Lessons from Production
Several patterns have emerged from teams running dynamic tool composition in production in 2025–2026:
Start with routing, not discovery. Semantic routing (Layer 1) delivers the biggest cost reduction with the least operational complexity. Active discovery (Layer 3) is powerful but adds a new interaction loop that requires careful prompt engineering and testing. Ship routing first.
Tool descriptions are first-class assets. Routing and discovery accuracy depends almost entirely on description quality. Terse descriptions ("searches the web") route poorly. Richer descriptions with capability, limitations, and example inputs dramatically improve semantic match. Invest time here.
Transition graphs need warm-up time. The inertia graph (Layer 2) requires trajectory data to be useful. New deployments should fall back to pure semantic routing until enough traces accumulate (100+ task completions is a reasonable threshold). Some teams seed the graph from manual annotations before launch.
Budget circuit breakers tightly. The most common production incident pattern: an agent hits a rate limit, retries with exponential backoff, but the backoff ceiling is too high relative to the session budget. Cap retry windows at 15–30 seconds maximum for interactive agents; reserve longer retries for async background tasks.

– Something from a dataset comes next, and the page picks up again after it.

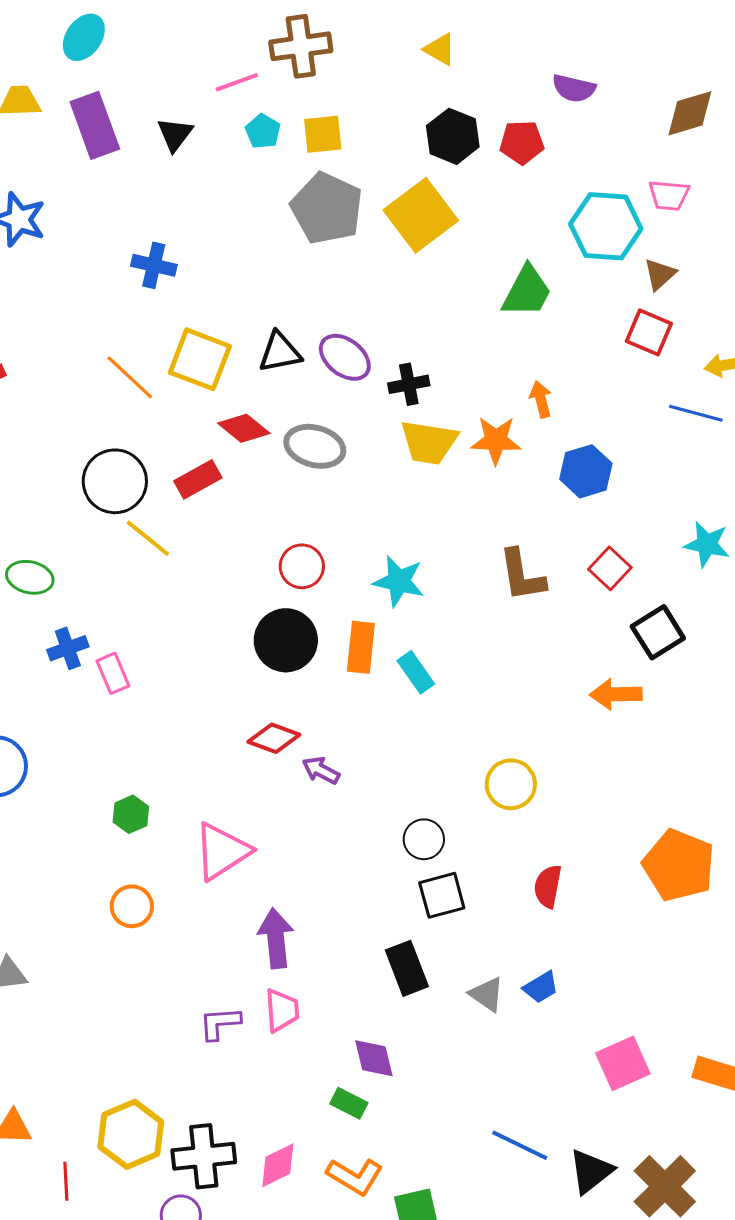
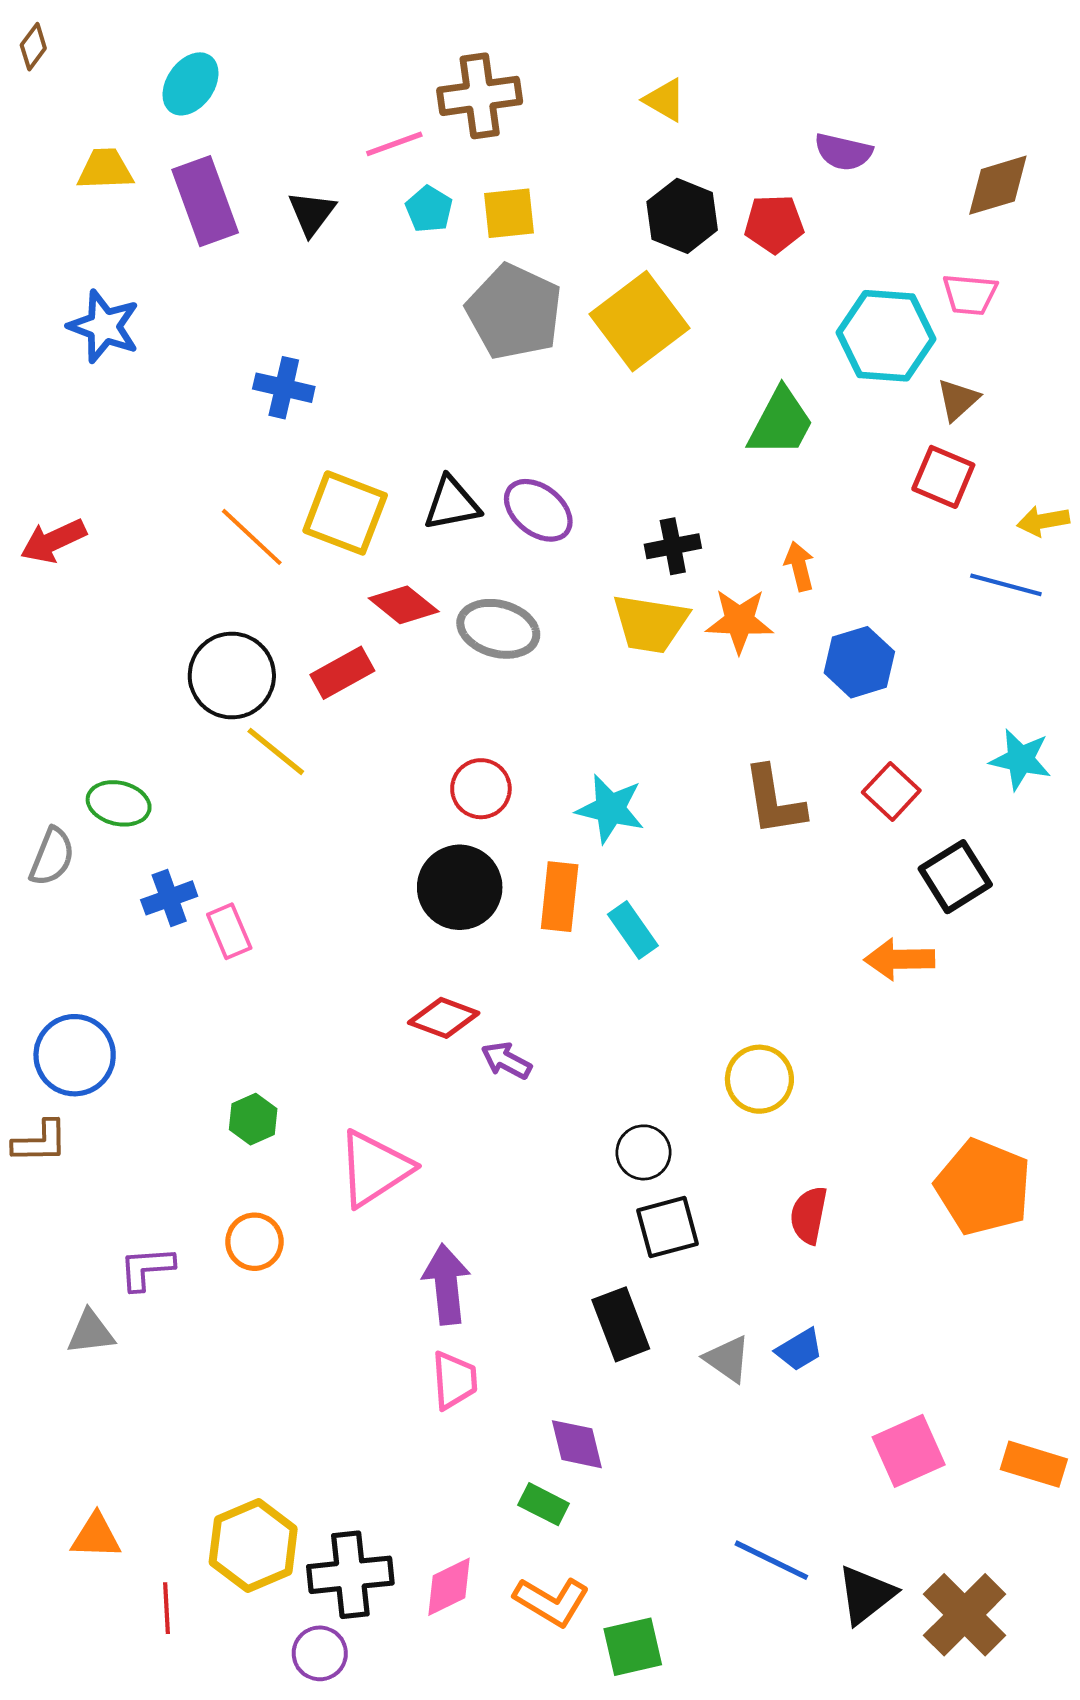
black cross: (409, 384) -> (673, 546), moved
purple L-shape: (220, 1023) -> (147, 1268), moved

Version tool schemas carefully. Dynamic routing means an agent might get a v2 schema for a tool it learned to use with v1. Semantic routing doesn't understand breaking changes. Tag tool schemas with version and, where possible, maintain backward-compatible descriptions so routed tools remain callable without prompt re-engineering.
Looking Ahead
The convergence direction is toward tool registries as first-class infrastructure — not sidecars to LLM providers, but independently versioned, semantically indexed, health-monitored registries that agents treat as peers. The MCP Registry evolution documented by Kong and the agentic-community project points toward registries that maintain real-time health state, capability graphs, and usage analytics alongside schema storage.
The next open problem is cross-agent tool sharing with trust boundaries: when Agent A discovers a tool via the registry, can Agent B with different permissions safely use a cached result from that call? This intersects with the capability leasing and principal propagation patterns covered in earlier research. The composition layer and the authorization layer need to converge.
For Zylos specifically, the skill architecture already embodies many of these patterns informally: skills are domain-scoped (Layer 1 tag filtering), certain skill sequences repeat predictably (Layer 2 inertia), and the comm-bridge's c4-send selection is effectively semantic routing by channel type. Formalising these into an instrumented composition stack would surface the operational telemetry needed to tune the system further.